**Activity**
Copy every line of the data exactly, keeping out any picture.
————————
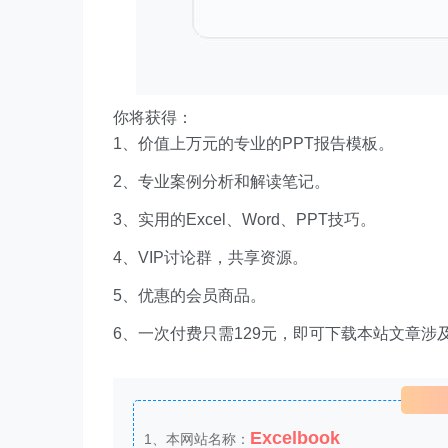
你将获得：
1、价值上万元的专业的PPT报告模板。
2、专业案例分析和解读笔记。
3、实用的Excel、Word、PPT技巧。
4、VIP讨论群，共享资源。
5、优惠的会员商品。
6、一次付费只需129元，即可下载本站文章涉
Excelbook
1、本网站名称：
————————
**Your solution**
你将获得：
1、价值上万元的专业的PPT报告模板。
2、专业案例分析和解读笔记。
3、实用的Excel、Word、PPT技巧。
4、VIP讨论群，共享资源。
5、优惠的会员商品。
6、一次付费只需129元，即可下载本站文章涉
Excelbook
1、本网站名称：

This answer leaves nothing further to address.